Nor is it unreasonable to suppose that a violation of the assumption of costless and frictionless hedging produces a bias towards frequent near-zero and rare extreme outcomes. If you will, there is some “grey noise” on top of the dominant Gaussian white noise.

None of this would be controversial to the vast majority of market participants. But they’re a different crowd to an academic statistician!

However, here’s a simple mechanism for you. You only have to accept the existence of “greed” and “fear” as distinct emotional states that influence human behaviour in markets.

Then take a long-run series of eg equity market returns, as the archetypal risk asset. Run a two-state Hidden Markov Model on these returns. The outputs will suggest one state with, say, a 70% probability of mean +3% a month with a Gaussian stdev of 4%. Versus a rarer 30% frequency of -5% +/-8%. The analogy with “greed” and “fear” or “calm” and “chaos” are hopefully obvious.

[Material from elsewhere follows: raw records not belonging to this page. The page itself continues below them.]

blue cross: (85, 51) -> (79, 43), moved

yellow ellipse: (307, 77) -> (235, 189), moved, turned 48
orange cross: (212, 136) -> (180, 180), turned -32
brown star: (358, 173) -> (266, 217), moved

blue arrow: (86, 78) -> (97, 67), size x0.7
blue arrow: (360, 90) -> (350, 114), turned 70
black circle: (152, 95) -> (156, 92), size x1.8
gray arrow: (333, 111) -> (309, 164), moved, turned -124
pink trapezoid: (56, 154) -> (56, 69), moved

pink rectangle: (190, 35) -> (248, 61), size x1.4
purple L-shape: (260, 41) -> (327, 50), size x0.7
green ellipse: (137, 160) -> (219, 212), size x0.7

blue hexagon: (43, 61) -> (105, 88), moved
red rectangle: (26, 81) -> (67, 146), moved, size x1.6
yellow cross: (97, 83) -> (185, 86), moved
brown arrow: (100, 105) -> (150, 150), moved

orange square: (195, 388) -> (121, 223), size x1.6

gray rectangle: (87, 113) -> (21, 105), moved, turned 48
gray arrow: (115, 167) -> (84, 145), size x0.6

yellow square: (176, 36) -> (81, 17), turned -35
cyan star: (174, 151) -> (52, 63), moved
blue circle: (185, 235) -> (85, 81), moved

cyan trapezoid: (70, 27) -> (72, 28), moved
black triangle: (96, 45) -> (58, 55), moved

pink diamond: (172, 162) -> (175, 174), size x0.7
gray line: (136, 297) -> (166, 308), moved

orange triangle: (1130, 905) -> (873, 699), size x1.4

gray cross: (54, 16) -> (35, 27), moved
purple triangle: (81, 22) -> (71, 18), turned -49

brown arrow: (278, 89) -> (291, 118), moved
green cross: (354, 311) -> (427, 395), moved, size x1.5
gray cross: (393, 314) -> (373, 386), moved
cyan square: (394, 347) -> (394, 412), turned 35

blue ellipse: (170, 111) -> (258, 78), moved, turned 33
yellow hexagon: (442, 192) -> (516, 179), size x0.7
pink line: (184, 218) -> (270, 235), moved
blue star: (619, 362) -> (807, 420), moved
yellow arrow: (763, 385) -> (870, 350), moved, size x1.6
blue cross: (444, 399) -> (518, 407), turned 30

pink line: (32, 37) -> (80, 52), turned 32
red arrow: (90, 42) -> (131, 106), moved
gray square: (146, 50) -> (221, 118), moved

These in aggregate will have a mu and sigma of 7% and 19% per annum respectively, in line with the market’s historical record. Both components are perfectly Gaussian. However, the combination of the two will have left-skew and positive kurtosis, exactly like market history.

You simply have to believe there is more than one “regime” that can drive markets at any point in time. Accept that, and the higher moments will naturally follow.